Als Ministerin für Verteidigung, Mobilität und öffentliche Bauten hat Yuriko Backes Ressorts inne, die derzeit aufgrund geopolitischer Umwälzungen (Verteidigung) oder aufgrund langjähriger Luxemburger Lethargie (Mobilität) die volle politische Aufmerksamkeit erfordern. Nun aber ist Backes auch in ihrer Rolle als MEGA-Ministerin gefordert. Zumindest lohnt es sich, beim LGBTQ+-Zentrum Cigale etwas genauer hinzuschauen, wie Tageblatt-Recherchen ergeben haben.

Das reiht sich ein in eine ganze Serie von Enthüllungen und politischen Debatten in den vergangenen Wochen und Monaten, die vor allem DP-Ressorts betreffen. So hat sich Hochschulministerin Stéphanie Obertin dazu durchgerungen, an der Universität Luxemburg ein externes Audit zur Gouvernance in Auftrag zu geben. Ob die Probleme tatsächlich nur von „einigen Frustrierten“ herrühren, wie die Uni-Leitung glauben macht, wird sich dann zeigen. Zahlreiche Zeugenaussagen in gleich mehreren Medien erwecken auf jeden Fall einen anderen Eindruck.

Und auch Bildungsminister Claude Meisch musste sich ob der leidigen Toiletten-Diskussion in Luxemburgs Schulen der öffentlichen Kritik stellen. Der ADR wurden Tür und Tor für eine politische (Hetz-)Kampagne geöffnet, eine entsprechende Motion in der Chamber am Dienstag ist der bisherige Höhepunkt ihres politischen Feldzuges.

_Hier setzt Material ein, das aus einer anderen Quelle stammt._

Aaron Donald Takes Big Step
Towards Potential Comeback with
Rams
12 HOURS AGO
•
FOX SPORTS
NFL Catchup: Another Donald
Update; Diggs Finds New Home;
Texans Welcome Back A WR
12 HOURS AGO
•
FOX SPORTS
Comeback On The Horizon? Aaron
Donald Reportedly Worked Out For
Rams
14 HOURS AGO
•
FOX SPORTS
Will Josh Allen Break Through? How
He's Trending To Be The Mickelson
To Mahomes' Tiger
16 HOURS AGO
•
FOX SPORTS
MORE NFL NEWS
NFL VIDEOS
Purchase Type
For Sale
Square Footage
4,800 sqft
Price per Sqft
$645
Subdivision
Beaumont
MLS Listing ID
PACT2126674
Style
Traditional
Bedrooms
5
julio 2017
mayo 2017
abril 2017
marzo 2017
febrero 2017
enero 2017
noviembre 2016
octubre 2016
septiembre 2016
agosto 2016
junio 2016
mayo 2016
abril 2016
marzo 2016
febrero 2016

Kulturminister Eric Thill hatte bislang einen vergleichbar einfachen Job. Als Kultur- und delegierter Tourismusminister wurden ihm nicht unbedingt die skandalträchtigsten Ressorts zuteil. Im Gegenteil: Die Eröffnung von Kunstausstellungen oder das Überreichen von nationalen Qualitätslabels an einheimische Unternehmen bieten dem Regierungseinsteiger die perfekte Gelegenheit, risikolos sein Konterfei von Kameras der anwesenden Presse und PR-Abteilungen ablichten zu lassen. Für Aufmerksamkeit haben in den vergangenen Monaten vor allem Nachrichten zu archäologischen Funden und Luxemburgs Kackwurst bei der Kunstbiennale in Venedig gesorgt. „Alles ganz flott“, wie der Regierungschef sagen würde.

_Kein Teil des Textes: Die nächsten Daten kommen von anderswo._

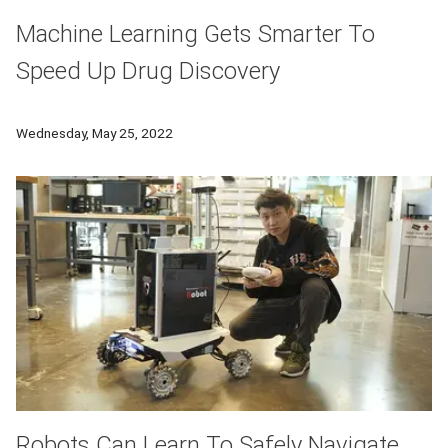
Machine Learning Gets Smarter To
Speed Up Drug Discovery
Researchers at CMU used large volume of unlabeled molecule
Wednesday, May 25, 2022
Robots Can Learn To Safely Navigate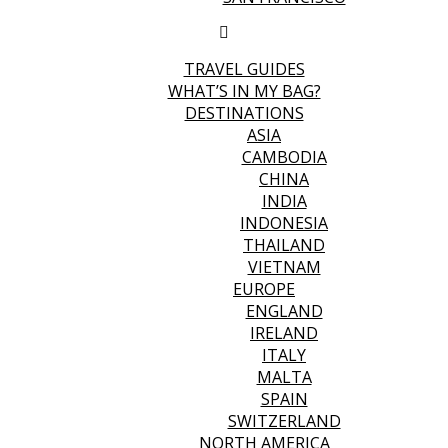
TRAVEL GUIDES
WHAT’S IN MY BAG?
DESTINATIONS
ASIA
CAMBODIA
CHINA
INDIA
INDONESIA
THAILAND
VIETNAM
EUROPE
ENGLAND
IRELAND
ITALY
MALTA
SPAIN
SWITZERLAND
NORTH AMERICA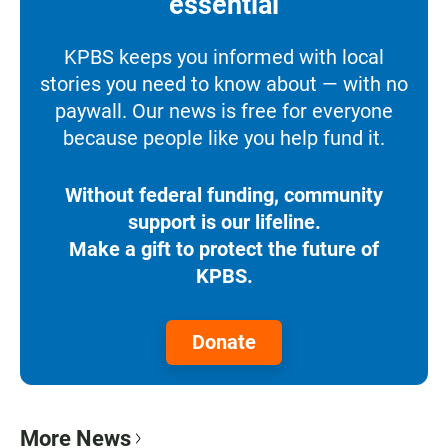
essential
KPBS keeps you informed with local
stories you need to know about — with no
paywall. Our news is free for everyone
because people like you help fund it.
Without federal funding, community
support is our lifeline.
Make a gift to protect the future of
KPBS.
Donate
More News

Nun wird wohl das Dossier CNA zu einer ersten Bewährungsprobe werden, die der DP-Minister doch sehr bescheiden anging. Die Anschuldigungen des ehemaligen Leiters der Filmabteilung Joy Hoffmann in dem Kontext am Freitag beim Radio 100,7 als „Meinung“ abzutun, ist der Versuch, keine Dynamik in dem Dossier aufkommen zu lassen. Dass am gleichen Tag eine Journalistin eben jene Vorwürfe nach eingehender Recherche in einem Land-Artikel stützt, ist aus Sicht des Ministers wohl maximal unglücklich – für politische Beobachter wohl eher ein erster Fauxpas seitens des Ministers. Am Dienstag meinte er dann gegenüber dem Tageblatt, dass man sich für das CNA für die Zukunft alles offenlasse. Mit diesem Schlingerkurs wäre er bei Olympia im Slalomrennen Anwärter aufs Podium.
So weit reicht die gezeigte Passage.